[Data records]
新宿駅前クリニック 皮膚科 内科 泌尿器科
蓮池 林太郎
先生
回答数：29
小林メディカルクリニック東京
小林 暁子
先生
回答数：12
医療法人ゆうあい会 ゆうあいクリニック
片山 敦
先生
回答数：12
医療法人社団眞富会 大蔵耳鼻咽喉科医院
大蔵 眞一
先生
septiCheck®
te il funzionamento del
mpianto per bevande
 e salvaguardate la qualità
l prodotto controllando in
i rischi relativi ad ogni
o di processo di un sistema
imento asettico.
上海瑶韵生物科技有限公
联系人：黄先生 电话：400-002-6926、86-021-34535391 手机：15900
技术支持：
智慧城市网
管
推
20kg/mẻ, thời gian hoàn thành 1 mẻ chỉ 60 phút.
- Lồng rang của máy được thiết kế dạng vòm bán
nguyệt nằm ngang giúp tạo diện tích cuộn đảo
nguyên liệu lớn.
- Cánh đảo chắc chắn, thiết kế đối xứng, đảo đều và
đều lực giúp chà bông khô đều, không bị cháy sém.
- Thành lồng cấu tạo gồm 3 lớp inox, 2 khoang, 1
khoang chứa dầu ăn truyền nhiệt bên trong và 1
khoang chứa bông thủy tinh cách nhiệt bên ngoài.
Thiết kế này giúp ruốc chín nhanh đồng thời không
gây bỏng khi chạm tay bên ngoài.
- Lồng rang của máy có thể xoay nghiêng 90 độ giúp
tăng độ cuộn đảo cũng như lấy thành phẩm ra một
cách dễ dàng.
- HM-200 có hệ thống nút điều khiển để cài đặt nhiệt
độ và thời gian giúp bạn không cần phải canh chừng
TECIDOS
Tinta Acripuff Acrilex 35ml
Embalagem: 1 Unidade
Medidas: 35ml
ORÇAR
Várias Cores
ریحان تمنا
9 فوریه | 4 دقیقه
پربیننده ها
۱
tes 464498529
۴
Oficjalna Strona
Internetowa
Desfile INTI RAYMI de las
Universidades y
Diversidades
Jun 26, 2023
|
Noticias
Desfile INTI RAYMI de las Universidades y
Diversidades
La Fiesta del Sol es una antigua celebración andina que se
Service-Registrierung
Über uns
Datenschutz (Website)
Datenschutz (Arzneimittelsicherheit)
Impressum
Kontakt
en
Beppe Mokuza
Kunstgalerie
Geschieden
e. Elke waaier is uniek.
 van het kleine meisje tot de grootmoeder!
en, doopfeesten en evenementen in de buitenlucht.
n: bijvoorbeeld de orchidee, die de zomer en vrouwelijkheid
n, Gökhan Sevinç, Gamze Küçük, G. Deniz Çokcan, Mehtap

*Task statement:*
Print only these lines, exactly: the one containing "La Fiesta del" and all after it to the end of the entries.

*Exercise output:*
La Fiesta del Sol es una antigua celebración andina que se
Service-Registrierung
Über uns
Datenschutz (Website)
Datenschutz (Arzneimittelsicherheit)
Impressum
Kontakt
en
Beppe Mokuza
Kunstgalerie
Geschieden
e. Elke waaier is uniek.
 van het kleine meisje tot de grootmoeder!
en, doopfeesten en evenementen in de buitenlucht.
n: bijvoorbeeld de orchidee, die de zomer en vrouwelijkheid
n, Gökhan Sevinç, Gamze Küçük, G. Deniz Çokcan, Mehtap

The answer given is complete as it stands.